Merkez Bankası’na (TCMB) politika faizini 7 aydan bu yana sabit tutma yönünde talimat vererek, baskı uygulayan iktidar, vatandaşın devlete yapacakları ödemelerdeki gecikmeye uyguladığı faizi ise yüzde 56 artırarak derin bir çelişkiye imza attı. TCMB, bankaları yüzde 14 faizle fonlayarak kârlarını yüzde 400 artırmalarına olanak sağlarken, Cumhurbaşkanı Erdoğan ‘gecikme zammı’ adı altında vatandaştan alacağı faizi aylık yüzde 2,5, yıllık yüzde 30’a çıkarttı!

Nitekim, TCMB faizi sabit tutulurken, kamu alacaklarının gecikme faizinde yapılan bu artış, iktidarın mükellefin, vatandaşın cebine el atarak faiz gelirini artırmayı amaçladığını, vergisini ödeyemeyen, SGK primini ödeyemeyen işyerlerini, işletmeleri, trafik cezası kestiği vatandaşı faize boğarak nefes alamaz hale getireceğini göstermektedir.

“ALTI AYDA 10 BİN 352 TÜRK ŞİRKETİ KAPANDI”

Altı ayda 10 bin 352 Türk şirketi kapandı. Aynı dönemde İranlılar, Ruslar, Suriyeliler, Afganlar, Etiyopyalıların da aralarında olduğu yabancılar ise 5371 yeni şirket açtı. İktidarın ekonomi modeliyle Türk şirketleri batıyor, yabancılar için ‘kelepir ülke’ oluyor!

TL’deki aşırı değer kaybı, dövizdeki yükseliş yanında, Rusya-Ukrayna savaşı ve batının Rusya ve İran’a yaptırımları orta ve üst gelir grubundaki pek çok Rus ve İranlı için Türkiye’yi ‘ikamet ve ticaret’ açısından cazip kılıyor.

“TÜRKİYE’NİN SURİYE’YE OLASI HAREKÂTINA İRAN VE RUSYA’DAN DESTEK ÇIKMADI”

Tahran’da yapılan üçlü zirve ardından yayınlanan Türkiye-İran-Rusya ortak bildirisinde, Suriye’nin egemenlik ve toprak bütünlüğüne saygı bir kez daha yinelenirken, terörle mücadele konusunda iş birliği vurgulandı. Türkiye’nin Suriye’ye olası harekâtına İran ve Rusya’dan destek çıkmadı!

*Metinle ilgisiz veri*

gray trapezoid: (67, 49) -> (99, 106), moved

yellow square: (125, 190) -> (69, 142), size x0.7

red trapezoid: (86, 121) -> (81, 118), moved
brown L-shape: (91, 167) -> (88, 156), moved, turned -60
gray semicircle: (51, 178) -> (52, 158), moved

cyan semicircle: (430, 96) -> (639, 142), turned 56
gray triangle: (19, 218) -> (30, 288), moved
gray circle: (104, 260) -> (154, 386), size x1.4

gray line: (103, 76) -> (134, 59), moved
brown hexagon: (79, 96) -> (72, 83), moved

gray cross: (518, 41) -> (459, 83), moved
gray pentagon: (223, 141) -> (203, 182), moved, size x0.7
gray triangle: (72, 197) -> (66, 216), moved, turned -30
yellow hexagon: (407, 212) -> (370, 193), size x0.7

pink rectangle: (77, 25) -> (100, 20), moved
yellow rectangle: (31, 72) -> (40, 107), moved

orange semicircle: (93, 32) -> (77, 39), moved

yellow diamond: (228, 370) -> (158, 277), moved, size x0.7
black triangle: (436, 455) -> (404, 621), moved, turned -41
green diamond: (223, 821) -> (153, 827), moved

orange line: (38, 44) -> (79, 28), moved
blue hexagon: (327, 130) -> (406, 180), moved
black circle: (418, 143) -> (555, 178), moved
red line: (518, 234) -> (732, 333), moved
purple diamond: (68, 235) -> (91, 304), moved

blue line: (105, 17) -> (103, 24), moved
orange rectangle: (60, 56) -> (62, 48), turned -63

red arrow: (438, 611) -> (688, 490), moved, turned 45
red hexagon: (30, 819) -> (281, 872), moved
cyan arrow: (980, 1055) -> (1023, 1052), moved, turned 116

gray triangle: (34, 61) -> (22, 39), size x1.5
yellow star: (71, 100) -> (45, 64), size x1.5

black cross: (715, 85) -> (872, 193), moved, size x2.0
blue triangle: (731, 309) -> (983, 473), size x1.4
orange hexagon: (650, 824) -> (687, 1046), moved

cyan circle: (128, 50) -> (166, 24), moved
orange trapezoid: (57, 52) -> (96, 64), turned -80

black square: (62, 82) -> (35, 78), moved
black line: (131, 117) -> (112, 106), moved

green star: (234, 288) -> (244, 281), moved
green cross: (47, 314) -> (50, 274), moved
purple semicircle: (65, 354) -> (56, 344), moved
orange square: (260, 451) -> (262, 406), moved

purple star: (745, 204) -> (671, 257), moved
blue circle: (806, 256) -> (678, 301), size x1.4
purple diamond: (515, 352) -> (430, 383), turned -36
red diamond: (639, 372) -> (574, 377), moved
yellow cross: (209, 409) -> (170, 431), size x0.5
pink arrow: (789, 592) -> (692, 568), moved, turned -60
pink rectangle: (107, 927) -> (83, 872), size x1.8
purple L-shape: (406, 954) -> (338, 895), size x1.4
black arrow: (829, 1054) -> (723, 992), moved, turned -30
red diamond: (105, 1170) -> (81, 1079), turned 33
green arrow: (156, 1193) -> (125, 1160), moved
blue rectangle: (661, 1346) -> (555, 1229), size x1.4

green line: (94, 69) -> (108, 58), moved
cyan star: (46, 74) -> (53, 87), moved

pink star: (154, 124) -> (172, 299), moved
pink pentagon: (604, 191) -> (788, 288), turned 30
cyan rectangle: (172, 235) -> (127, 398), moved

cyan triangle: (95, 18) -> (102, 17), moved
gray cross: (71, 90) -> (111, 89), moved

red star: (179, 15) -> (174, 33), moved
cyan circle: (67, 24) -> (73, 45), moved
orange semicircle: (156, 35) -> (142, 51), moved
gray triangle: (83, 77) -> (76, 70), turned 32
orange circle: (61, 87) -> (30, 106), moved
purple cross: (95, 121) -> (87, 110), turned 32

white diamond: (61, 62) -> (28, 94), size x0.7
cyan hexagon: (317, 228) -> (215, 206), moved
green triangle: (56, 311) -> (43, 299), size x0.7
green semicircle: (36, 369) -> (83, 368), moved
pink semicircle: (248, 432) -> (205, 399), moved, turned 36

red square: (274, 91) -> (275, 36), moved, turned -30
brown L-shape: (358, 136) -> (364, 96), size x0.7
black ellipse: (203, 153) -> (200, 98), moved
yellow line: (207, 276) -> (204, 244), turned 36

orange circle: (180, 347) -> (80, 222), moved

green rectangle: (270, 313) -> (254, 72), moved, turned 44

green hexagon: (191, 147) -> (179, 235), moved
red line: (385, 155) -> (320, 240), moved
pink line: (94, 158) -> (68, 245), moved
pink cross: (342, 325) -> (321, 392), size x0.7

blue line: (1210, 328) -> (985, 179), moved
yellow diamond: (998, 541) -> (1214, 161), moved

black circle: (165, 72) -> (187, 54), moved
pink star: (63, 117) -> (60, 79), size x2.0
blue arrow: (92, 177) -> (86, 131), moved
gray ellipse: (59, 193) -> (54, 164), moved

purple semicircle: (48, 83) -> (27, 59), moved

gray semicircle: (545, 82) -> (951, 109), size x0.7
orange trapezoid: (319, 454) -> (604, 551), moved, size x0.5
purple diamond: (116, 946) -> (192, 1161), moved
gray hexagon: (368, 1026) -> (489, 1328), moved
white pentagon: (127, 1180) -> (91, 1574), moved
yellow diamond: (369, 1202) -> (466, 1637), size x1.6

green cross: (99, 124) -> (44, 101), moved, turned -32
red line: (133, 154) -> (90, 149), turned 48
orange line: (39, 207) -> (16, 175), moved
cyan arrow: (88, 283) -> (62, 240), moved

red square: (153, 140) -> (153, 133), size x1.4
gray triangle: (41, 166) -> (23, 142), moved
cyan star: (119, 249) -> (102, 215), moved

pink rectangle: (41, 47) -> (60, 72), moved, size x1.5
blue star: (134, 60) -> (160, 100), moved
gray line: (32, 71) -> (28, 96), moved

Cumhurbaşkanı Erdoğan’ın Tahran dönüşü yaptığı açıklamada ABD’nin Fırat’ın doğusunu terk etmesini istemesi ve bu yönde açıklamalarda bulunması kanımca üçlü zirvede kararlaştırılan ortak taleplerden birisi. Ayrıca Cumhurbaşkanı Erdoğan’ın Suriye’nin kuzeyine dönük olası yeni harekâtla ilgili sorulara, ‘Türkiye’nin güvenlik endişeleri giderilmedikçe harekatın gündemde kalmaya devam edeceği’ yanıtını vermesi, bu aşamada Tahran’da liderlerden beklediği desteği alamadığının işareti.”